Architecture decision framework
PortalJS doesn't just build a portal; it helps you decide what to build. This is the advisory layer: a small set of questions that map your needs onto a concrete architecture the build skills can then scaffold. It is opinionated by default and explicit about when to deviate.
Status: design / Phase 1. This document specifies the framework and the
/architectskill. It is the contract the build layer (data provider, data query,
metadata, RBAC) is designed against — see the Roadmap.
Three questions
Every recommendation comes from three questions:
- What are you building? An open-data portal, an internal data catalog, a project/research data site, a public-sector portal with harvesting obligations…
- What is your data? Size, shape (tabular / geospatial / documents), update frequency, number of datasets, sensitivity.
- What is it for? Publishing/discovery, analytics/querying, redistribution, compliance, machine-to-machine harvesting.
Decision axes
The answers resolve into a handful of axes. Each pushes the recommendation along the storage + compute spectrum.
| Axis | Low → High | Pulls toward |
|---|---|---|
| Data volume | KBs → TBs | flat files → Git-LFS+R2 → lakehouse |
| Query needs | "show me the rows" → "aggregate/join/filter" | flat preview → DuckDB → datastore |
| Update frequency | rare, by-hand → continuous | git/gitops → pipeline/CDC |
| # of datasets | a handful → hundreds+ | single-page → catalog → search backend |
| Access control | fully public → role-based private | static → backend RBAC (runtime) |
| Openness/interop | internal only → standards-compliant harvest | plain → DCAT profiles |
| Team & budget | small/cheap/git-native → large/funded/SQL-native | git+R2+DuckDB → warehouse/CKAN |
The recommendation
Each axis-set resolves into a stack across five slots:
| Slot | Options (default in bold) |
|---|---|
| Storage | repo files · Git-LFS + R2 · Parquet on R2 · CKAN datastore / warehouse |
| Catalog | datasets.json · git + Frictionless · DuckLake · backend-native |
| Compute | papaparse · DuckDB (Wasm → server) · warehouse engine |
| Access | static (public) · runtime + backend RBAC |
| Hosting | Cloudflare Pages (static) · Cloudflare Workers (runtime) · any static host |
| Metadata | Frictionless profile · extended · custom · multi-profile + DCAT |
Opinionated defaults
When in doubt, PortalJS recommends the open, cheap, composable path:
- git + giftless/R2 + Parquet + DuckLake + DuckDB, static on Cloudflare Pages, Frictionless metadata.

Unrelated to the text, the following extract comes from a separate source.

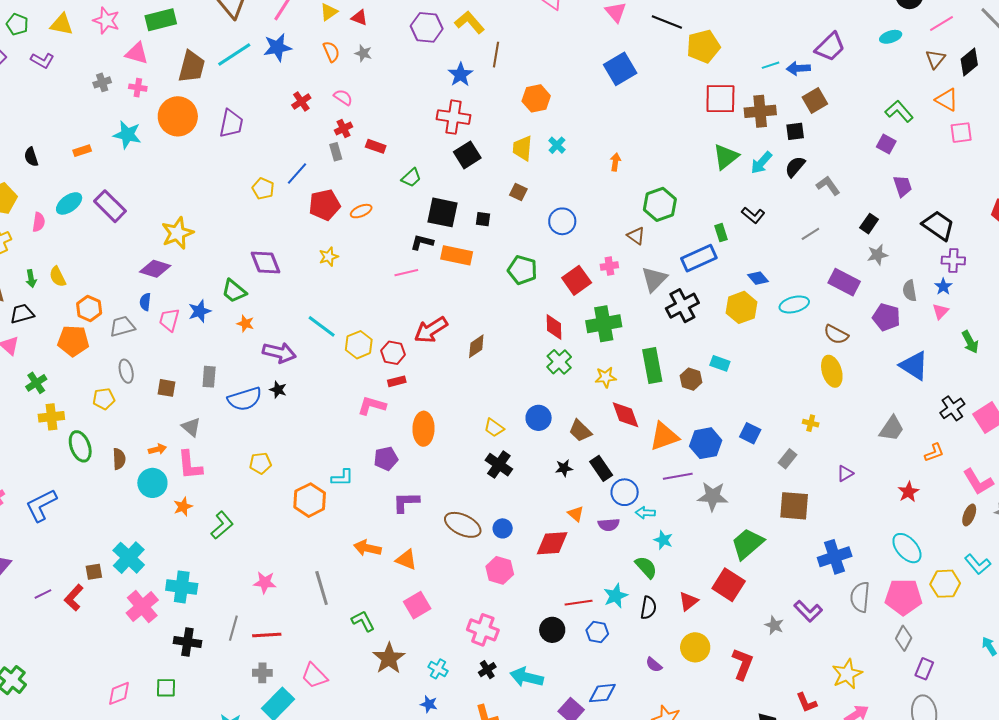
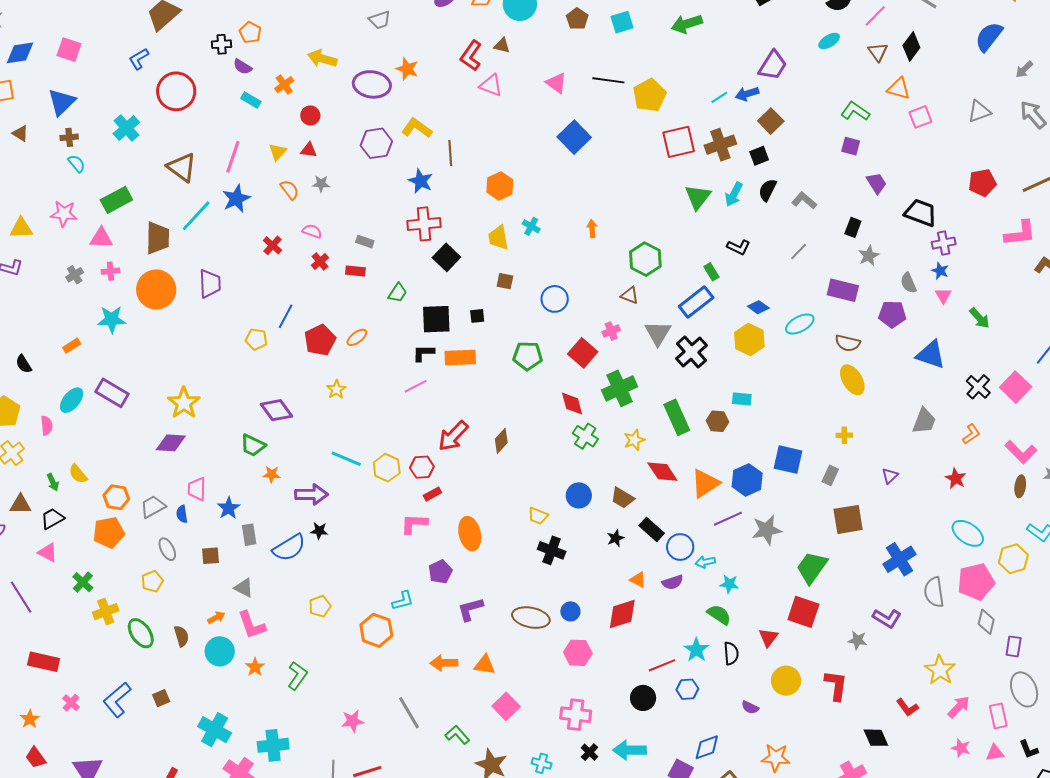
gray rectangle: (336, 152) -> (365, 242), moved, turned -42
blue semicircle: (145, 302) -> (182, 514), moved
blue star: (200, 311) -> (229, 508), moved
blue square: (750, 433) -> (788, 460), size x1.4
brown square: (94, 572) -> (161, 698), moved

- Storage stays S3-compatible, so R2 is the default but never a lock-in.
- DuckDB is the query engine everywhere — client-side (Wasm) until data size or privacy forces a server (Cloudflare Workers).
When to deviate
- Role-based private data, multi-team governance → a backend that owns RBAC (CKAN or OpenMetadata) + the runtime mode. The portal surfaces it.
- Existing warehouse / SQL-native team → keep the warehouse as the datastore; the data-query contract has a datastore implementation.
- Tiny, static, a handful of CSVs → don't reach for the lakehouse; flat files + client-side preview is the whole stack.
The /architect skill (design)
A new advisory skill that runs the framework as an interview and emits an architecture brief, then hands off to the build skills.
Interview (rounds, skippable with sensible defaults):
- Building — what kind of portal, and who runs it.
- Data — volume, shape, update cadence, dataset count, sensitivity.
- Use — publish/discover, analytics, redistribution, compliance/harvest.
- Constraints — team size/skills, budget, cloud preference, existing backends.
Output — an architecture brief: the five-slot recommendation above, the reasoning per axis, and the deviations chosen. Echoed for confirmation.
Handoff: the brief parameterizes the build skills — /new-portal (surfaces +
namespace mode), the storage/compute choice (Git-LFS+R2 / lakehouse / datastore), the
metadata profile (/define-schema), and any backend wiring (/connect-ckan,
/connect-openmetadata). The advisory layer decides; the build layer executes.
The framework is intentionally small. It should give a confident default in seconds
for the common case, and a defensible recommendation with trade-offs spelled out for
the hard ones — never a blank page.